=== TASK DETAILS ===
Exact repetition of a range: find the line containing "cómo evolucionó en" and the line containing "directement en péril la trésorerie des" in the material below, then repeat both and all lines between them, leaving pictures out.

---

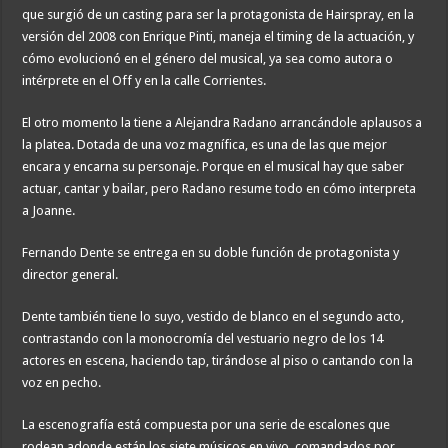
que surgió de un casting para ser la protagonista de Hairspray, en la
versión del 2008 con Enrique Pinti, maneja el timing de la actuación, y
cómo evolucionó en el género del musical, ya sea como autora o
intérprete en el Off y en la calle Corrientes.
El otro momento la tiene a Alejandra Radano arrancándole aplausos a
la platea. Dotada de una voz magnífica, es una de las que mejor
encara y encarna su personaje. Porque en el musical hay que saber
actuar, cantar y bailar, pero Radano resume todo en cómo interpreta
a Joanne.
Fernando Dente se entrega en su doble función de protagonista y
director general.
Dente también tiene lo suyo, vestido de blanco en el segundo acto,
contrastando con la monocromía del vestuario negro de los 14
actores en escena, haciendo tap, tirándose al piso o cantando con la
voz en pecho.
La escenografía está compuesta por una serie de escalones que
rodean adonde están los siete músicos en vivo, comandados por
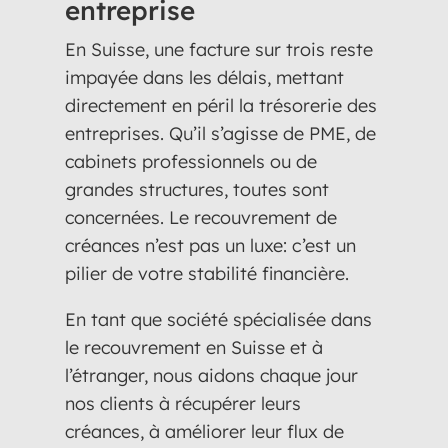
entreprise
En Suisse, une facture sur trois reste
impayée dans les délais, mettant
directement en péril la trésorerie des
entreprises. Qu’il s’agisse de PME, de
cabinets professionnels ou de
grandes structures, toutes sont
concernées. Le recouvrement de
créances n’est pas un luxe: c’est un
pilier de votre stabilité financière.
En tant que société spécialisée dans
le recouvrement en Suisse et à
l’étranger, nous aidons chaque jour
nos clients à récupérer leurs
créances, à améliorer leur flux de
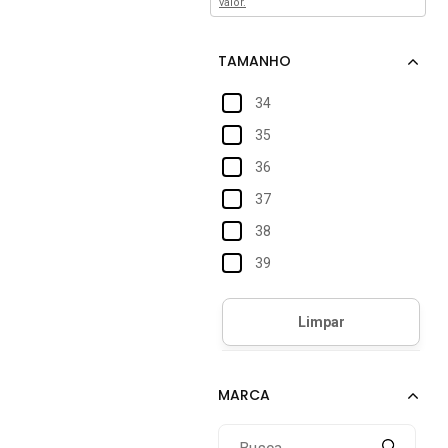
valor.
34
35
36
37
38
39
40
41
42
43
44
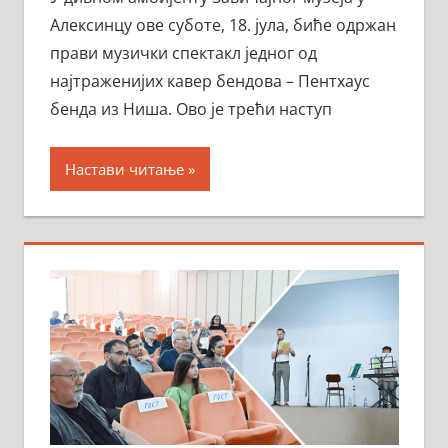
Алексинцу ове суботе, 18. јула, биће одржан
прави музички спектакл једног од
најтраженијих кавер бендова – Пентхаус
бенда из Ниша. Ово је трећи наступ
Настави читање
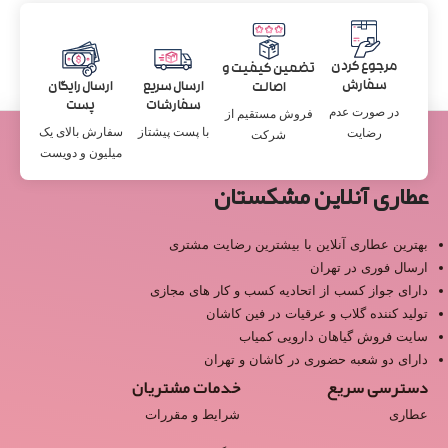
مرجوع کردن
تضمین کیفیت و
سفارش
ارسال سریع
ارسال رایگان
اصالت
سفارشات
پست
در صورت عدم
فروش مستقیم از
با پست پیشتاز
سفارش بالای یک
رضایت
شرکت
میلیون و دویست
عطاری آنلاین مشکستان
بهترین عطاری آنلاین با بیشترین رضایت مشتری
ارسال فوری در تهران
دارای جواز کسب از اتحادیه کسب و کار های مجازی
تولید کننده گلاب و عرقیات در فین کاشان
سایت فروش گیاهان دارویی کمیاب
دارای دو شعبه حضوری در کاشان و تهران
دسترسی سریع
خدمات مشتریان
عطاری
شرایط و مقررات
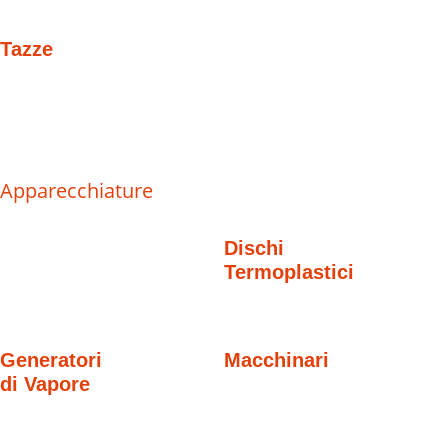
Tazze
Apparecchiature
Dischi
Termoplastici
Generatori
Macchinari
di Vapore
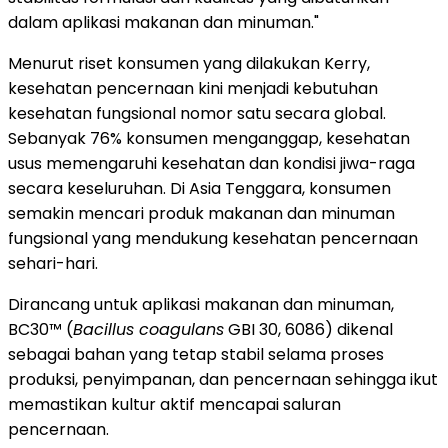
dalam aplikasi makanan dan minuman."
Menurut riset konsumen yang dilakukan Kerry,
kesehatan pencernaan kini menjadi kebutuhan
kesehatan fungsional nomor satu secara global.
Sebanyak 76% konsumen menganggap, kesehatan
usus memengaruhi kesehatan dan kondisi jiwa-raga
secara keseluruhan. Di Asia Tenggara, konsumen
semakin mencari produk makanan dan minuman
fungsional yang mendukung kesehatan pencernaan
sehari-hari.
Dirancang untuk aplikasi makanan dan minuman,
BC30™ (
Bacillus coagulans
GBI 30, 6086) dikenal
sebagai bahan yang tetap stabil selama proses
produksi, penyimpanan, dan pencernaan sehingga ikut
memastikan kultur aktif mencapai saluran
pencernaan.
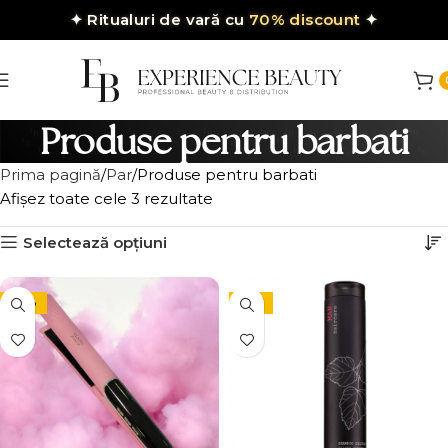
✦
Ritualuri de vară cu
70% discount
✦
Produse pentru barbati
Prima pagină
Par
Produse pentru barbati
Afișez toate cele 3 rezultate
Selectează opțiuni
-35%
-15%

---

=== EXERCISE RESULT ===
cómo evolucionó en el género del musical, ya sea como autora o
intérprete en el Off y en la calle Corrientes.
El otro momento la tiene a Alejandra Radano arrancándole aplausos a
la platea. Dotada de una voz magnífica, es una de las que mejor
encara y encarna su personaje. Porque en el musical hay que saber
actuar, cantar y bailar, pero Radano resume todo en cómo interpreta
a Joanne.
Fernando Dente se entrega en su doble función de protagonista y
director general.
Dente también tiene lo suyo, vestido de blanco en el segundo acto,
contrastando con la monocromía del vestuario negro de los 14
actores en escena, haciendo tap, tirándose al piso o cantando con la
voz en pecho.
La escenografía está compuesta por una serie de escalones que
rodean adonde están los siete músicos en vivo, comandados por
entreprise
En Suisse, une facture sur trois reste
impayée dans les délais, mettant
directement en péril la trésorerie des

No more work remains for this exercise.